Wednesday, May 12, 2021

HUMANISM!!!

By Robyn E Blumner.

Hello!

If you ask twenty humanists to define humanism, you’ll probably get twenty different definitions. There is no humanist Bible, no humanist catechism, not even a humanist’s rules of order (if only). But I don’t think it’s too much of a leap to say that a humanist is someone who works to make the world a better, freer, healthier place for all the humans living in it, which we accomplish through science, reason, secularism, and compassion.

We can’t wish for some mysterious outside force to do this for us; neither can we turn inward and expect the world to improve itself on its own with no effort on our part. We have to be willing to put in the work in the real world.

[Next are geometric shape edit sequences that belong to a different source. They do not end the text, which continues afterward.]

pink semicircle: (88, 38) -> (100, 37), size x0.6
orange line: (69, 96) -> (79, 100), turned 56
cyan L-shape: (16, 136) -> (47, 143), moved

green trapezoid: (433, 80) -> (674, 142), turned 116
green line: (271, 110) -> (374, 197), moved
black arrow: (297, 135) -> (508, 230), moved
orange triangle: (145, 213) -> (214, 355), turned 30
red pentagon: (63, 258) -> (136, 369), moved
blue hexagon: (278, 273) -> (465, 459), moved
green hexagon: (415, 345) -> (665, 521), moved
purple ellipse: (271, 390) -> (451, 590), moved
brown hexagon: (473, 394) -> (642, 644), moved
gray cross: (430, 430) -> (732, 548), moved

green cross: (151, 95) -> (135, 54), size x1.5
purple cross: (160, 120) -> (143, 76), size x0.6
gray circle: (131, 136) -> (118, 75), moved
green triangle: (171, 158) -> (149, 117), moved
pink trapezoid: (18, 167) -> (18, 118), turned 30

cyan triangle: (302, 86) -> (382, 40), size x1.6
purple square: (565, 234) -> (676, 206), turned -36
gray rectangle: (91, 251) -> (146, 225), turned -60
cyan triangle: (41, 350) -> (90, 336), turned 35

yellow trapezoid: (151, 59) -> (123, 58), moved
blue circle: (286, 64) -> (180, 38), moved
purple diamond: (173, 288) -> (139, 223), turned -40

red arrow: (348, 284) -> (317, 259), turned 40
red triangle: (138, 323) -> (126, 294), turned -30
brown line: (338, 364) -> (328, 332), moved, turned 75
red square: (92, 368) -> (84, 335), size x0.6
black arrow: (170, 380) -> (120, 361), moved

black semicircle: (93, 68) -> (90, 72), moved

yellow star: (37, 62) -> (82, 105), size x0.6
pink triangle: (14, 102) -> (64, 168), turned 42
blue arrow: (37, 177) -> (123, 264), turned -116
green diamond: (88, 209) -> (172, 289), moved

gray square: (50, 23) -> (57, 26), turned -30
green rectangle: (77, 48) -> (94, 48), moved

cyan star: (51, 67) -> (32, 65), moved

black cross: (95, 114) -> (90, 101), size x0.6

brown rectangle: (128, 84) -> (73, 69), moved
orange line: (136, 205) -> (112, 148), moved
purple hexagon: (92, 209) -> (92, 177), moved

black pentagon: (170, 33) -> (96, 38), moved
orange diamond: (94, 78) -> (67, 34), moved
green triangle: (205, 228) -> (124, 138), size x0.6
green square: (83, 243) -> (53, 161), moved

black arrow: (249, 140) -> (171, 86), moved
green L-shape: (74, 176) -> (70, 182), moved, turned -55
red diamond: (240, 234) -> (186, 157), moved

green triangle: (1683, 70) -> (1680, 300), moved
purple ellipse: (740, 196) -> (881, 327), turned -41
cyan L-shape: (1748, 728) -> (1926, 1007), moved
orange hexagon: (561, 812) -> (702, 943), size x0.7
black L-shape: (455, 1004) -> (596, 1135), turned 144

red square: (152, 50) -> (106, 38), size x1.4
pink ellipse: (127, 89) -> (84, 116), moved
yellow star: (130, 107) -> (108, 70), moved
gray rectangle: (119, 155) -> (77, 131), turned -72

A shining example of humanism in action comes from George Ongere, executive director of CFI Kenya. In some parts of Africa, children are victims of superstitions about witchcraft and sorcery, leaving many of them abandoned by their families. CFI Kenya established the Humanist Orphans Center to care for these vulnerable kids.


Getting vaccinated and following public health guidelines around COVID-19 are humanist actions, because they are about more than keeping yourself from getting sick. We get the shots, we put on the masks, and we keep our distance to protect everyone else. Now that vaccines have been approved for kids between twelve and fifteen, we want to make sure they can choose to protect themselves and their communities, even if their parents are anti-vaccine.

Vaccine opponents make a lot of noise about their freedoms being infringed upon, claiming the right to serve as a perpetual vector for infection. Folks in the anti-vaccine crowd have prioritized their own notions of inconvenience, fear based on misinformation, and conjured persecution over the health and safety of everyone else.

There are those who prefer to wish the pandemic away by asking God to solve their problems for them. The religious Right was up in arms last week over President Biden’s insufficiently theistic National Day of Prayer proclamation, illustrating the impotency of relying on “thoughts and prayers.”

Admirers of the Great Agnostic, Robert Green Ingersoll, have generously given to ensure that the legacy of this freethought pioneer will endure through the Robert Green Ingersoll Birthplace Museum. It is not a house of worship, but a humble home where we can evoke the memory of the great man who said, “The hands that help are better far than lips that pray.”

Now that’s humanism.

Robyn E. Blumner,
CEO and President, Center for Inquiry
Executive Director, Richard Dawkins Foundation for Reason & Science.